> _Description of the task_
Gather the lines below that include the string "sound", copying each in full.

> _Data shown_
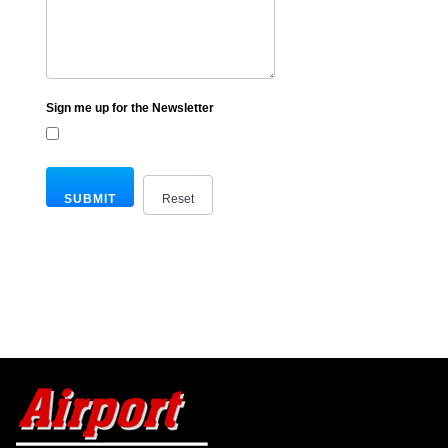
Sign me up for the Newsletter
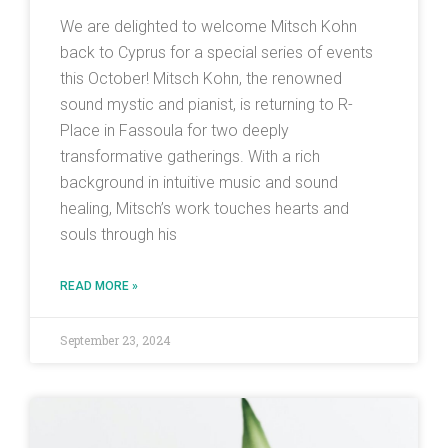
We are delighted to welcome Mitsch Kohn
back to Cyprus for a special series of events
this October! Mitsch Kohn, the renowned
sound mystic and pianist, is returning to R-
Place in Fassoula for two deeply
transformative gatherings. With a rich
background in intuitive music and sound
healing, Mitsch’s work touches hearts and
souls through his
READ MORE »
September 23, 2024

--

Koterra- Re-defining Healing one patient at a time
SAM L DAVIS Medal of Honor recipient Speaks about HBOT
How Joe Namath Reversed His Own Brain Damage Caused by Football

...

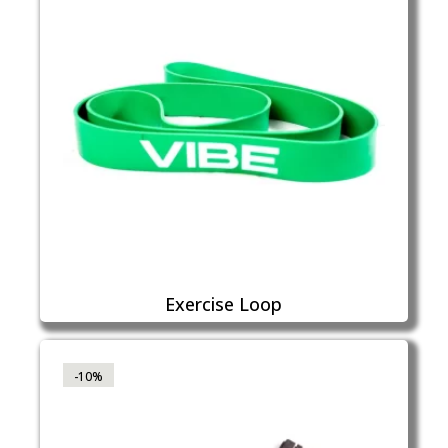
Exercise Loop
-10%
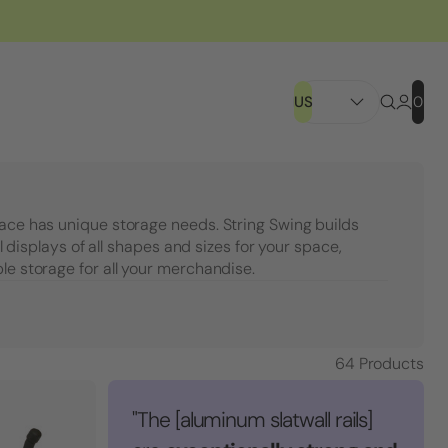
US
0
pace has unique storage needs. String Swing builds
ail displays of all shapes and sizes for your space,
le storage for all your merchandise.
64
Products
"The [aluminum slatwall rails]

> _Task response_
sound mystic and pianist, is returning to R-
background in intuitive music and sound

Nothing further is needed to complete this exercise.